Figure skater hoping to win Canada's first gold

By MARGARET SHERIDAN, QMI Agency


Patrick Chan has the weight of Canada's medal expectations on his shoulders heading into the Vancouver Olympics. (Greg Henkenhaf/QMI Agency)

With the Vancouver Olympics looming, Canada’s best male figure skater, Toronto’s Patrick Chan, is spending his time training in Colorado and having a blast doing it.

During a media conference call Thursday, the outgoing skater spent as much time cracking jokes as he did talking about his recovery from a calf injury, his decision not use his quadruple jump and Russian star Evgeni Plushenko.

“My mom’s an awful cook,” the 19-year old said with a laugh when asked if his mom had a secret recipe she’d use leading up to events. “She doesn’t make anything special. We mostly go out to restaurants to eat, so that’s probably her secret recipe.”

But it’s not all fun in the Chan camp leading up to the Olympics.

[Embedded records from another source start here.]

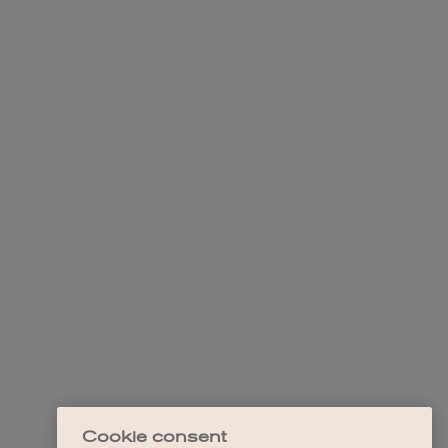
Cookie consent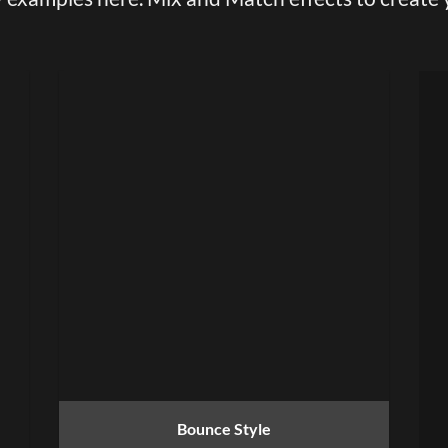
Bounce Style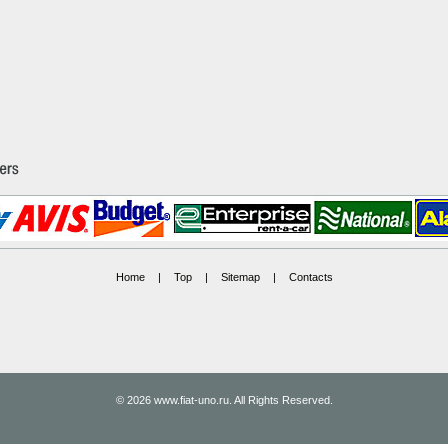
Home
|
Top
|
Sitemap
|
Contacts
© 2026 www.fiat-uno.ru. All Rights Reserved.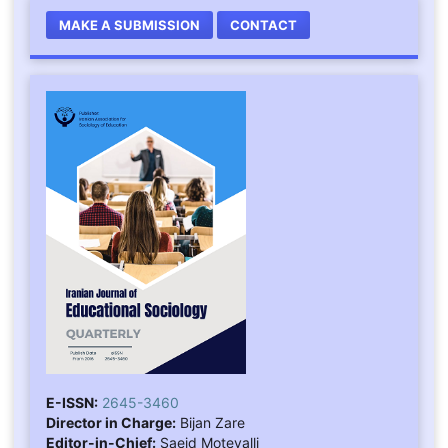
MAKE A SUBMISSION
CONTACT
E-ISSN:
2645-3460
Director in Charge:
Bijan Zare
Editor-in-Chief:
Saeid Motevalli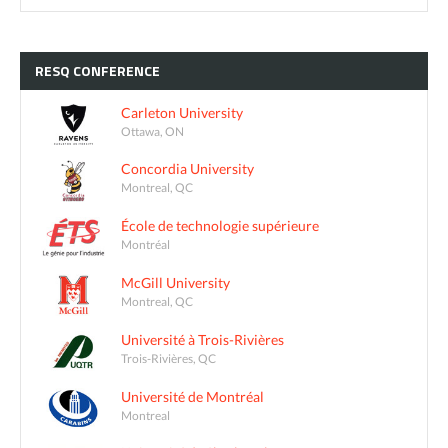
RESQ
CONFERENCE
Carleton University
Ottawa, ON
Concordia University
Montreal, QC
École de technologie supérieure
Montréal
McGill University
Montreal, QC
Université à Trois-Rivières
Trois-Rivières, QC
Université de Montréal
Montreal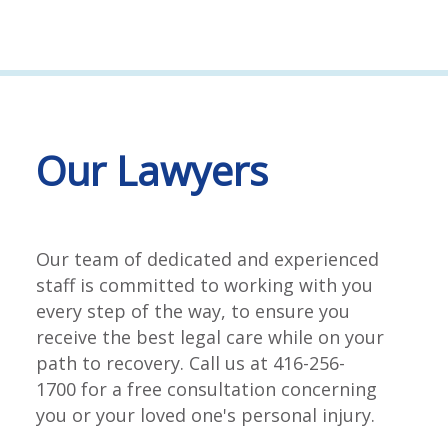
Our Lawyers
Our team of dedicated and experienced
staff is committed to working with you
every step of the way, to ensure you
receive the best legal care while on your
path to recovery. Call us at 416-256-
1700 for a free consultation concerning
you or your loved one's personal injury.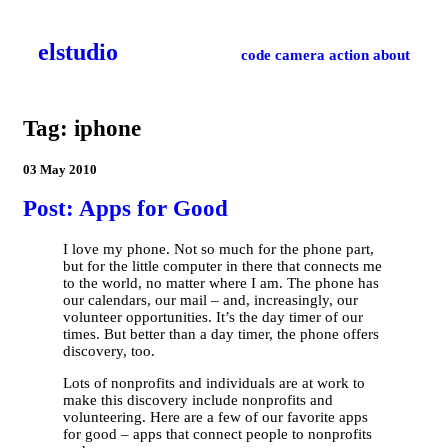
el­studio
code
camera
action
about
Tag: iphone
03 May 2010
Post: Apps for Good
I love my phone. Not so much for the phone part,
but for the little computer in there that connects me
to the world, no matter where I am. The phone has
our calendars, our mail – and, increasingly, our
volunteer opportunities. It’s the day timer of our
times. But better than a day timer, the phone offers
discovery, too.
Lots of nonprofits and individuals are at work to
make this discovery include nonprofits and
volunteering. Here are a few of our favorite apps
for good – apps that connect people to nonprofits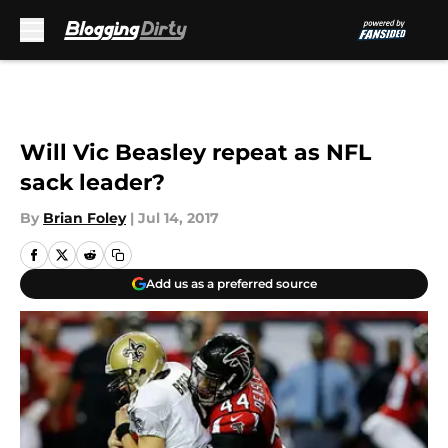
Skip to main content
Will Vic Beasley repeat as NFL
sack leader?
By
Brian Foley
|
Jul 14, 2017
Add us as a preferred source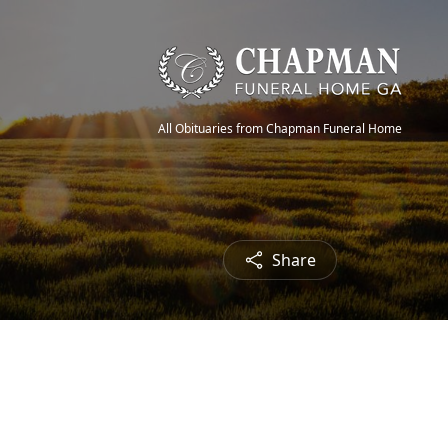
All Obituaries from Chapman Funeral Home
Share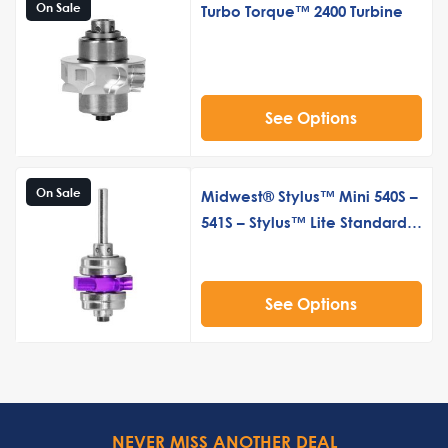
On Sale
Turbo Torque™ 2400 Turbine
See Options
On Sale
Midwest® Stylus™ Mini 540S –
541S – Stylus™ Lite Standard
Push Button Turbine Cartridge
See Options
NEVER MISS ANOTHER DEAL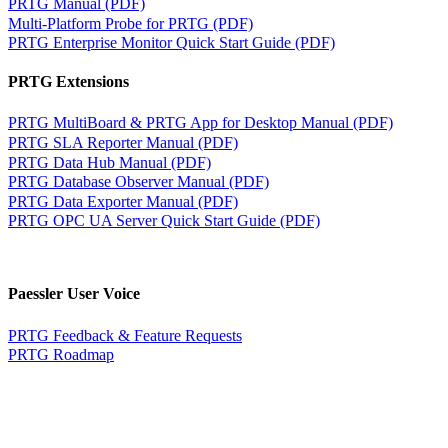
PRTG Manual (PDF)
Multi-Platform Probe for PRTG (PDF)
PRTG Enterprise Monitor Quick Start Guide (PDF)
PRTG Extensions
PRTG MultiBoard & PRTG App for Desktop Manual (PDF)
PRTG SLA Reporter Manual (PDF)
PRTG Data Hub Manual (PDF)
PRTG Database Observer Manual (PDF)
PRTG Data Exporter Manual (PDF)
PRTG OPC UA Server Quick Start Guide (PDF)
Paessler User Voice
PRTG Feedback & Feature Requests
PRTG Roadmap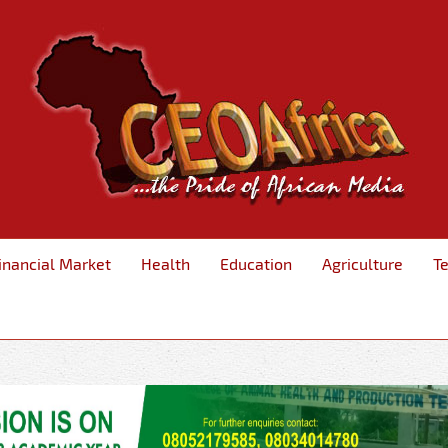
inancial Market
Health
Education
Agriculture
T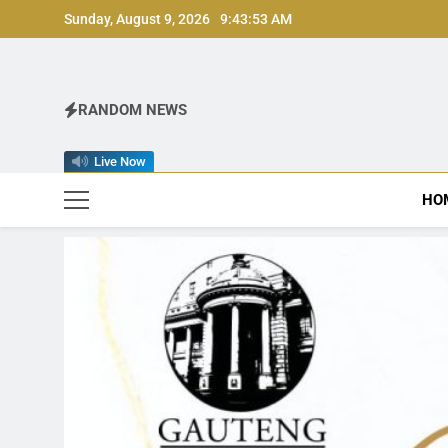
Skip
Sunday, August 9, 2026
9:43:55 AM
to
content
RANDOM NEWS
Live Now
HO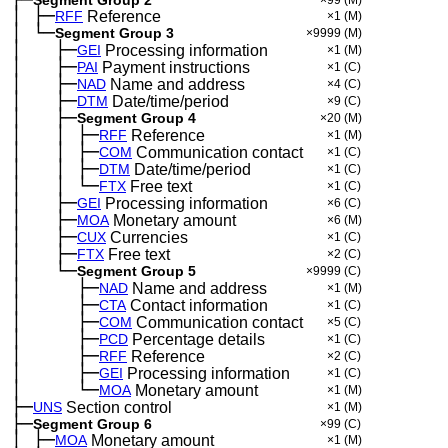
│
├─
─
RFF
Reference
×1
(M)
│
└─
─
Segment Group 3
×9999
(M)
│
├─
─
──
GEI
Processing information
×1
(M)
│
├─
─
──
PAI
Payment instructions
×1
(C)
│
├─
─
──
NAD
Name and address
×4
(C)
│
├─
─
──
DTM
Date/time/period
×9
(C)
│
├─
─
──
Segment Group 4
×20
(M)
│
│
├─
─
──
─
RFF
Reference
×1
(M)
│
│
├─
─
──
─
COM
Communication contact
×1
(C)
│
│
├─
─
──
─
DTM
Date/time/period
×1
(C)
│
│
└─
─
──
─
FTX
Free text
×1
(C)
│
├─
─
──
GEI
Processing information
×6
(C)
│
├─
─
──
MOA
Monetary amount
×6
(M)
│
├─
─
──
CUX
Currencies
×1
(C)
│
├─
─
──
FTX
Free text
×2
(C)
│
└─
─
──
Segment Group 5
×9999
(C)
│
├─
─
──
──
NAD
Name and address
×1
(M)
│
├─
─
──
──
CTA
Contact information
×1
(C)
│
├─
─
──
──
COM
Communication contact
×5
(C)
│
├─
─
──
──
PCD
Percentage details
×1
(C)
│
├─
─
──
──
RFF
Reference
×2
(C)
│
├─
─
──
──
GEI
Processing information
×1
(C)
│
└─
─
──
──
MOA
Monetary amount
×1
(M)
├─
UNS
Section control
×1
(M)
├─
Segment Group 6
×99
(C)
│
├─
─
MOA
Monetary amount
×1
(M)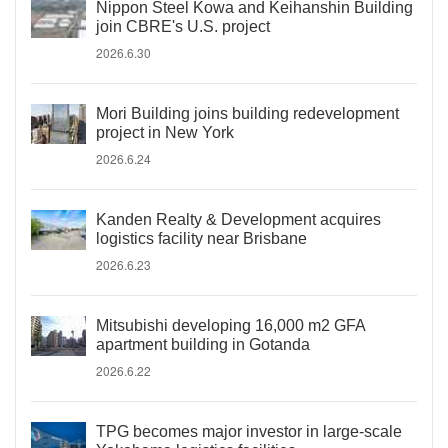
Nippon Steel Kowa and Keihanshin Building
join CBRE's U.S. project
2026.6.30
Mori Building joins building redevelopment
project in New York
2026.6.24
Kanden Realty & Development acquires
logistics facility near Brisbane
2026.6.23
Mitsubishi developing 16,000 m2 GFA
apartment building in Gotanda
2026.6.22
TPG becomes major investor in large-scale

He’s not underestimating the pressure of being one of the athletes Canada is expecting a medal performance from.

“I think Canada has never been so excited for a home Games,” Chan said. “Having the Olympics in my home country really provides me with a lot of energy and motivation, and I think that can only help me.”

Due to a calf injury that occured in October, Chan was forced to skip the Rostelecom Cup in Russia. A less-than-stellar short program at the Canadian championships earlier this month raised questions that maybe the teen wasn’t quite back to 100 per cent.

But instead of looking at the hiccups as a problem, Chan is using it to take his cues on what need improvement heading into Vancouver.

“(It) just shows that I haven’t had enough mileage from missing the Grand Prix,” he admitted when asked about the performance at Skate Canada. “It’s something that had to happen for improvement. Nationals are kind of a warm-up and I feel really good now.”

What it comes down to in Vancouver is this -- it won’t just be the eyes of the figure skating world on Chan, it will be all of Canada, a country who has yet to see one of its male skaters win Olympic gold. And the competition won’t be easy with both the defending Olympic gold and silver medalists, Plushenko and Stephane Lambiel of Switzerland, having come out of retirement for the Games.

“Plushenko and Lambiel are both skaters I look up to and they’ve been around for much longer than I have,” Chan admitted. “I think it will be even more of a better competition now. At the end of the day I can’t really think about what they’re going to do, that’s their job. And my job is to only think about what I have to do; and that’s to do my program.

“I don’t want to be sitting back and just watching them, this time I really want to attack and see how they’re going to react.”

It won’t be easy. But then Canada’s Jeff Buttle went into the Turin Olympics four years ago hoping for the best in a stacked field and came away with a bronze medal. It could be Chan’s turn to bring down the titans.

“Athletes, Olympians, we all strive on moments like this, so I hope to deliver,” he said.